### AIM OF THE TASK
In the lines below, count those containing the word "Impute" and give the number alone.

### DATA

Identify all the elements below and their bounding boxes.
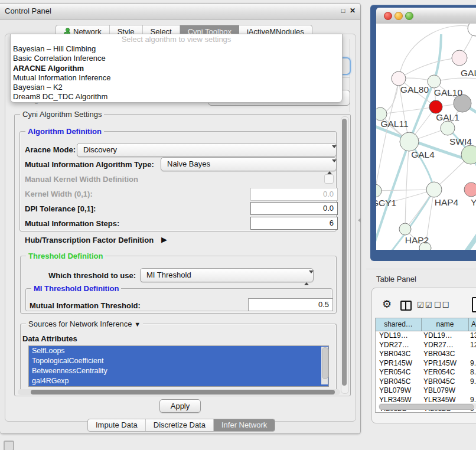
popup-item-aracne[interactable]: ARACNE Algorithm — [11, 64, 342, 73]
mi-type-label: Mutual Information Algorithm Type: — [25, 160, 154, 169]
settings-hscrollbar-thumb[interactable] — [31, 390, 335, 394]
stepper-arrows-icon[interactable] — [327, 161, 332, 174]
restore-icon[interactable]: □ — [339, 6, 347, 15]
tab-discretize-data[interactable]: Discretize Data — [146, 419, 214, 431]
deselect-all-checkboxes-icon[interactable]: ☐☐ — [434, 301, 450, 309]
node-GCY1[interactable] — [376, 184, 382, 197]
attribute-item-betweennesscentrality[interactable]: BetweennessCentrality — [29, 366, 328, 376]
manual-kernel-checkbox[interactable] — [324, 174, 334, 184]
column-header-partial[interactable]: A — [469, 318, 476, 331]
tab-infer-network[interactable]: Infer Network — [214, 419, 275, 431]
popup-item-dream8[interactable]: Dream8 DC_TDC Algorithm — [11, 92, 342, 102]
node-GAL1-selected[interactable] — [429, 100, 442, 113]
mi-algorithm-type-combobox[interactable]: Naive Bayes — [161, 157, 337, 171]
node-label-GAL11: GAL11 — [380, 119, 408, 129]
node-label-GAL10: GAL10 — [434, 87, 463, 97]
table-header-row: shared… name A — [376, 318, 476, 331]
node-GAL4[interactable] — [400, 132, 419, 151]
column-header-shared-name[interactable]: shared… — [376, 318, 422, 331]
kernel-width-field[interactable]: 0.0 — [250, 188, 338, 201]
node-label-GAL1: GAL1 — [436, 112, 459, 122]
tab-impute-data[interactable]: Impute Data — [88, 419, 146, 431]
columns-icon[interactable] — [400, 301, 412, 311]
node-label-gal-partial: GAL — [461, 68, 476, 78]
select-all-checkboxes-icon[interactable]: ☑☑ — [417, 301, 433, 309]
control-panel-titlebar[interactable]: Control Panel □ ✕ — [0, 4, 360, 19]
network-window-titlebar[interactable] — [376, 8, 476, 24]
group-title: Cyni Algorithm Settings — [20, 110, 104, 119]
which-threshold-combobox[interactable]: MI Threshold — [140, 268, 314, 282]
mac-close-icon[interactable] — [384, 12, 392, 20]
attribute-list-scrollbar[interactable] — [321, 347, 328, 384]
table-hscrollbar[interactable] — [379, 403, 476, 409]
attribute-list-scrollbar-thumb[interactable] — [322, 347, 328, 379]
node-big-green[interactable] — [461, 145, 476, 164]
hub-definition-label: Hub/Transcription Factor Definition — [25, 236, 154, 244]
popup-item-basic-correlation[interactable]: Basic Correlation Inference — [11, 54, 342, 63]
collapse-arrow-icon[interactable]: ▼ — [134, 321, 141, 328]
node-HAP2[interactable] — [399, 223, 411, 235]
table-row[interactable]: YBL079WYBL079W — [376, 386, 476, 396]
table-panel-title: Table Panel — [376, 275, 416, 283]
table-row[interactable]: YPR145WYPR145W9. — [376, 359, 476, 369]
table-row[interactable]: YER054CYER054C8. — [376, 368, 476, 377]
node-SWI4[interactable] — [441, 121, 455, 135]
dpi-tolerance-label: DPI Tolerance [0,1]: — [25, 204, 96, 213]
mac-minimize-icon[interactable] — [395, 12, 403, 20]
node-HAP4[interactable] — [426, 182, 442, 197]
expander-arrow-icon[interactable]: ▶ — [161, 235, 167, 244]
column-header-name[interactable]: name — [422, 318, 469, 331]
node-salmon[interactable] — [464, 182, 476, 197]
close-icon[interactable]: ✕ — [348, 6, 357, 15]
table-panel: ⚙ ☑☑ ☐☐ shared… name A YDL19…YDL19…13 YD… — [371, 288, 476, 423]
document-icon[interactable] — [472, 297, 476, 312]
attribute-item-topologicalcoefficient[interactable]: TopologicalCoefficient — [29, 356, 328, 366]
bottom-tab-bar: Impute Data Discretize Data Infer Networ… — [87, 419, 275, 432]
aracne-mode-label: Aracne Mode: — [25, 145, 76, 154]
kernel-width-label: Kernel Width (0,1): — [25, 190, 93, 198]
aracne-mode-combobox[interactable]: Discovery — [77, 143, 337, 157]
node-GAL80[interactable] — [392, 71, 406, 86]
node-GAL10[interactable] — [428, 75, 441, 88]
table-row[interactable]: YBR045CYBR045C9. — [376, 377, 476, 387]
panel-divider-handle[interactable] — [358, 218, 361, 223]
settings-scrollbar[interactable] — [341, 116, 349, 394]
settings-scrollbar-thumb[interactable] — [342, 119, 347, 386]
attribute-item-selfloops[interactable]: SelfLoops — [29, 346, 328, 356]
popup-placeholder: Select algorithm to view settings — [11, 35, 342, 44]
node-label-HAP2: HAP2 — [405, 235, 429, 245]
gear-icon[interactable]: ⚙ — [382, 298, 392, 311]
data-attributes-label: Data Attributes — [22, 334, 77, 343]
attribute-item-gal4rgexp[interactable]: gal4RGexp — [29, 376, 328, 386]
network-view-window[interactable]: GAL80 GAL10 GAL1 GAL11 GAL4 SWI4 GCY1 HA… — [370, 5, 476, 261]
mi-steps-field[interactable]: 6 — [250, 217, 338, 230]
table-row[interactable]: YBR043CYBR043C — [376, 350, 476, 359]
node-attribute-table: shared… name A YDL19…YDL19…13 YDR27…YDR2… — [375, 318, 476, 413]
table-row[interactable]: YDR27…YDR27…12 — [376, 341, 476, 350]
mi-steps-label: Mutual Information Steps: — [25, 219, 119, 228]
popup-item-bayesian-hill-climbing[interactable]: Bayesian – Hill Climbing — [11, 44, 342, 54]
window-title: Control Panel — [5, 6, 51, 15]
node-gal-partial[interactable] — [452, 50, 467, 66]
network-canvas[interactable]: GAL80 GAL10 GAL1 GAL11 GAL4 SWI4 GCY1 HA… — [376, 24, 476, 250]
table-row[interactable]: YDL19…YDL19…13 — [376, 331, 476, 341]
popup-item-mutual-information[interactable]: Mutual Information Inference — [11, 73, 342, 83]
collapsed-panel-icon[interactable] — [4, 441, 14, 450]
settings-hscrollbar[interactable] — [18, 389, 340, 395]
popup-item-bayesian-k2[interactable]: Bayesian – K2 — [11, 83, 342, 92]
app-background: Control Panel □ ✕ Network Style Select C… — [0, 0, 476, 450]
data-attributes-list: SelfLoops TopologicalCoefficient Between… — [28, 345, 329, 387]
node-label-HAP4: HAP4 — [435, 197, 459, 207]
table-hscrollbar-thumb[interactable] — [379, 404, 474, 410]
node-label-SWI4: SWI4 — [449, 136, 472, 146]
node-label-y-partial: Y — [471, 197, 476, 207]
mac-zoom-icon[interactable] — [405, 12, 413, 20]
dpi-tolerance-field[interactable]: 0.0 — [250, 202, 338, 215]
which-threshold-label: Which threshold to use: — [48, 271, 136, 280]
stepper-arrows-icon[interactable] — [304, 272, 309, 285]
algorithm-dropdown-popup: Select algorithm to view settings Bayesi… — [10, 34, 343, 103]
node-unlabeled-top[interactable] — [468, 24, 476, 36]
node-label-GAL4: GAL4 — [411, 149, 435, 159]
mi-threshold-field[interactable]: 0.5 — [248, 298, 333, 311]
apply-button[interactable]: Apply — [159, 399, 201, 413]
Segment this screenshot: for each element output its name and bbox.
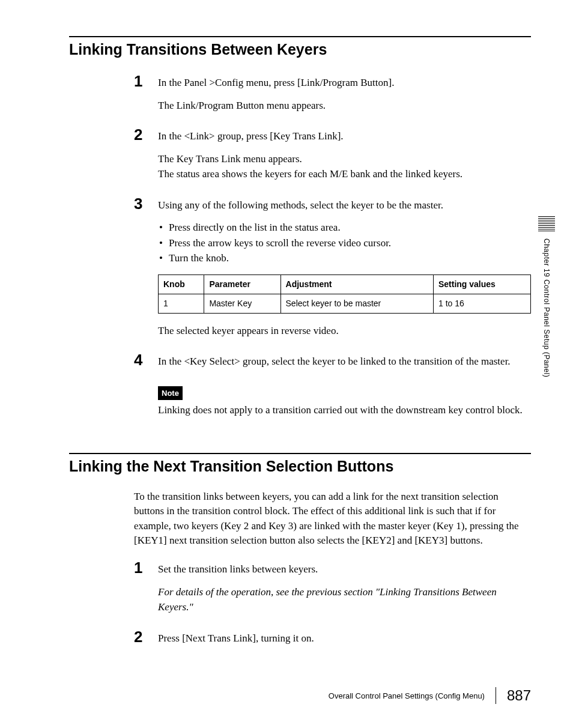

### ANSWER BOX
2